Human rights campaigner Hayley Willingale reflects on useful learning from SMK’s Resilient Campaigner workshop.
Recent times have been tough for campaigners. Years’ worth of confrontational politics, deepening crises and closing civic space have inevitably taken their toll. Working from a place of hope, in service of an ideal or a vision of a better society, can feel not just fanciful but utterly overwhelming at times.
As Mariam Kemple Hardy pointed out in her recent blog, this is no time to be complacent. Assuming we may see a change of government in the not-too-distant future, campaigners will find themselves having to dig even deeper into their reserves as they readjust their entire strategies to a new context.
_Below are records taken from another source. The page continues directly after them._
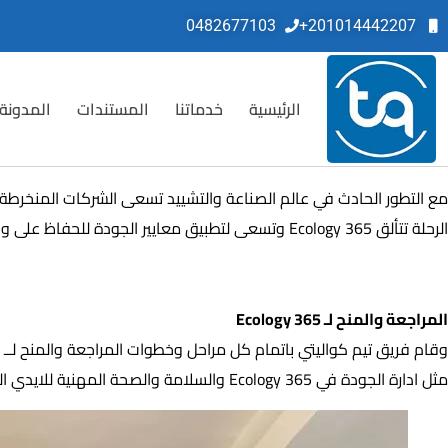
0482677103
201014442207+
الرئيسية
خدماتنا
المستندات
المدونة
مع التطور الحادث في عالم الصناعة والتشييد تسعى الشركات المنخرطة
الرحلة تتألق 365 Ecology وتسعى لتطبيق معايير الجودة للحفاظ على وجودها في صدارة المطورين في هذا المجال فتحصل على شهادات الايزو من تيم كواليتي بعد المراجعة والتدقيق.
المراجعة والمنح لـ 365 Ecology
المراجعة والمنح لـ 365 Ecology
وقام فريق تيم كواليتي باتمام كل مراحل وخطوات المراجعة والمنح لــ 365 Ecology في اتجاهات مختلفة
مثل ادارة الجودة في 365 Ecology والسلامة والصحة المهنية للايدي العاملة والكوادر في 365 Ecology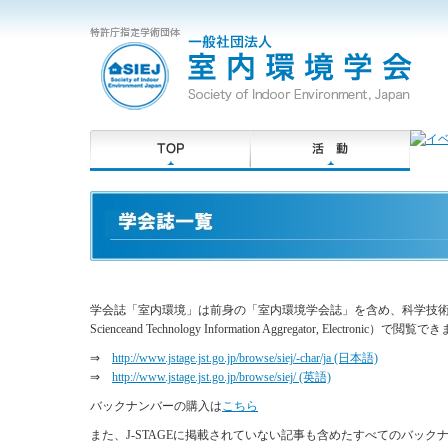
学会誌「室内環境」は前身の「室内環境学会誌」を含め、科学技術振興機
Scienceand Technology Information Aggregator, Electr
⇒
http://www.jstage.jst.go.jp/browse/siej/-char/ja (日本語)
⇒
http://www.jstage.jst.go.jp/browse/siej/ (英語)
バックナンバーの購入は
こちら
また、J-STAGEに掲載されていない記事も含めたすべてのバッ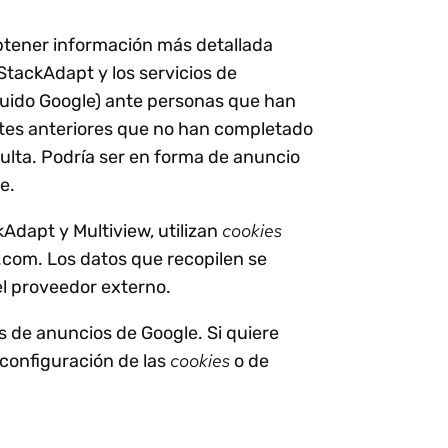
obtener información más detallada
 StackAdapt y los servicios de
luido Google) ante personas que han
antes anteriores que no han completado
sulta. Podría ser en forma de anuncio
e.
cookies
kAdapt y Multiview, utilizan
c.com. Los datos que recopilen se
el proveedor externo.
s de anuncios de Google. Si quiere
cookies
 configuración de las
o de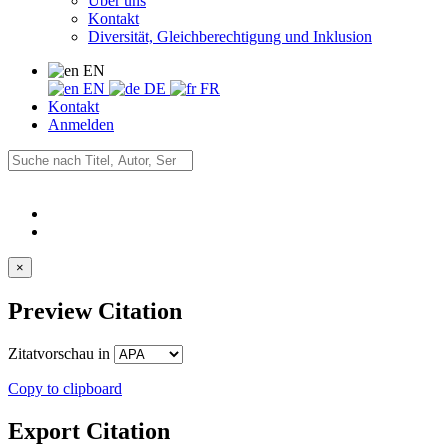
Über uns
Kontakt
Diversität, Gleichberechtigung und Inklusion
EN
EN
DE
FR
Kontakt
Anmelden
×
Preview Citation
Zitatvorschau in
Copy to clipboard
Export Citation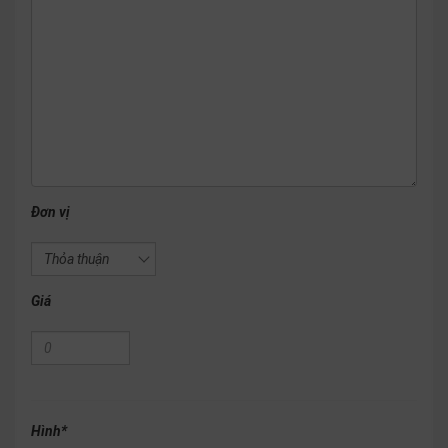
Đơn vị
Giá
Hình
*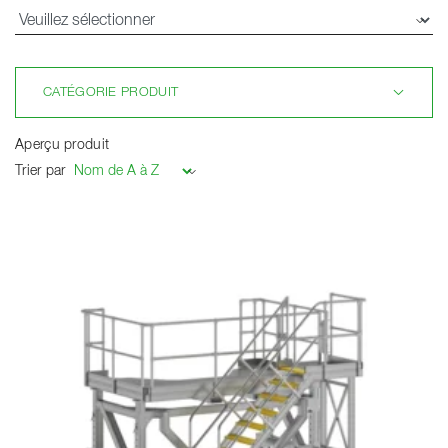
CATÉGORIE PRODUIT
Aperçu produit
Trier par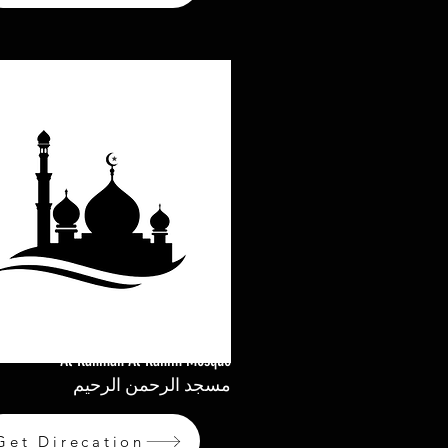
Al-Rahman Al-Rahim Mosque
مسجد الرحمن الرحيم
Get Direcation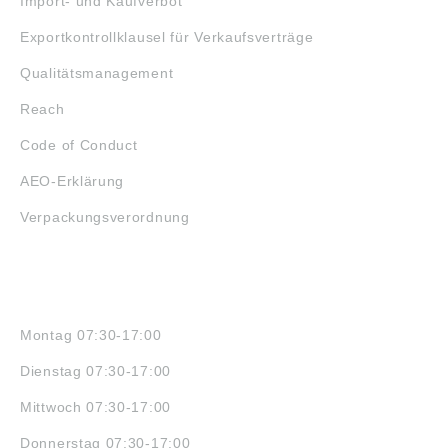
Import- und Kaufverbot
Exportkontrollklausel für Verkaufsverträge
Qualitätsmanagement
Reach
Code of Conduct
AEO-Erklärung
Verpackungsverordnung
ÖFFNUNGSZEITEN
Montag 07:30-17:00
Dienstag 07:30-17:00
Mittwoch 07:30-17:00
Donnerstag 07:30-17:00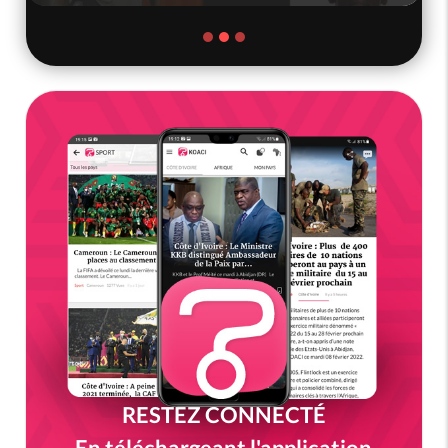
RESTEZ CONNECTÉ
En téléchargeant l'application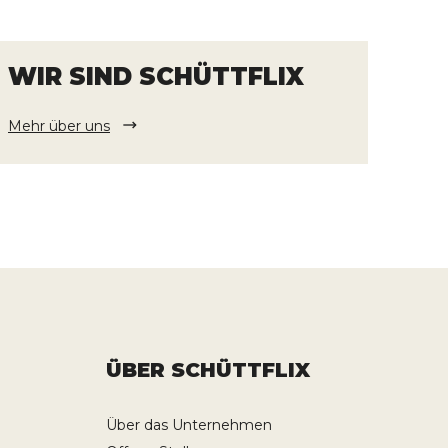
WIR SIND SCHÜTTFLIX
Mehr über uns
ÜBER SCHÜTTFLIX
Über das Unternehmen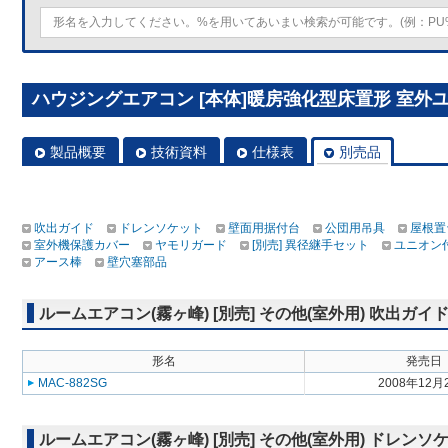
ハウジングエアコン [本体]暖房強化型床置形 室外ユニッ
製品概要
技術資料
仕様表
別売品
吹出ガイド
ドレンソケット
壁面用据付台
公団用吊具
屋根置
室外機保護カバー
ヤモリガード
[別売] 異径継手セット
ユニオン
アース棒
壁穴塞部品
ルームエアコン(霧ヶ峰) [別売] その他(室外用) 吹出ガイ
形名
発売日
MAC-882SG
2008年12月
ルームエアコン(霧ヶ峰) [別売] その他(室外用) ドレンソ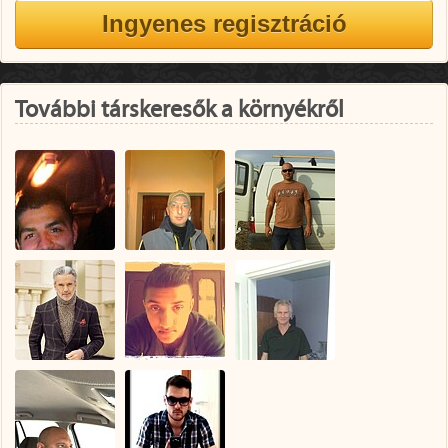
További társkeresők a környékről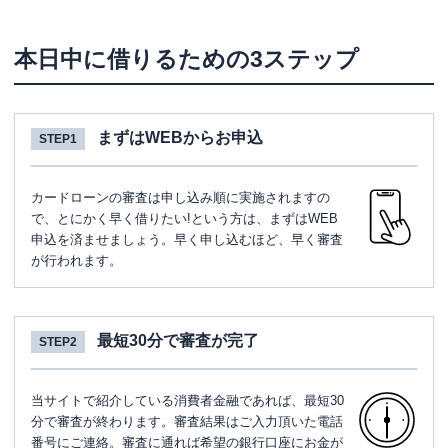
本日中に借りるための3ステップ
まずはWEBからお申込
STEP1
カードローンの審査は申し込み順に実施されますの
で、とにかく早く借りたい!という方は、まずはWEB
申込を済ませましょう。早く申し込むほど、早く審査
が行われます。
最短30分で審査が完了
STEP2
当サイトで紹介している消費者金融であれば、最短30
分で審査が終わります。審査結果はご入力頂いた電話
番号にご連絡。審査に通れば希望の銀行口座にお金が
A moment like this brings to mind Audre Lorde’s immortal words, “Caring for myself is not self-indulgence, it is self-preservation, and that is an act of political warfare”.
So, my attendance at SMK’s workshop, ‘The Resilient Campaigner’, couldn’t have been timelier. On a recent Tuesday morning, a group of us came together to consider ways in which we can continue the campaigning work that we love from a more sustainable place. Facilitated by the wise and lovely people at Bird, who provide resilience coaching for non-profit organisations, we quickly discovered a range of common challenges.
From the daunting feeling of a never-ending ‘to do’ list (let’s face it, you’re rarely ‘done’ in our field), the pressure of expectations and not wanting to let anyone down (especially those whom your work is in service of) and the excruciatingly slow pace of change (even in those areas where government may seem to be listening). Interestingly, our personal experiences chimed with the findings of SMK’s own recent annual campaigner survey, in which nearly two=thirds of respondents said things have got worse for campaigning over the last year.
Despite all this, the workshop was the kind of deeply replenishing experience that I find often comes from sharing space with like-minded, thoughtful folk. Despite our diverse backgrounds and experiences, people were quick to share and actively listened, in a genuine spirit of non-judgment and confidentiality. Being taught strategies for proactively managing stress reminded us that it’s OK to show yourself the same compassion you show others, that your values can act as crucial signposts for navigating through hard times and that sometimes finding a fresh perspective can be all you need to feel differently about a problem.
Not only that, we talked about how prioritising your own self care can demonstrate a powerful example of leadership that gives permission to others to do the same. With enough room to grow this ripple effect could yet transform into a mighty wave of change amongst campaigners, and through them, much further beyond.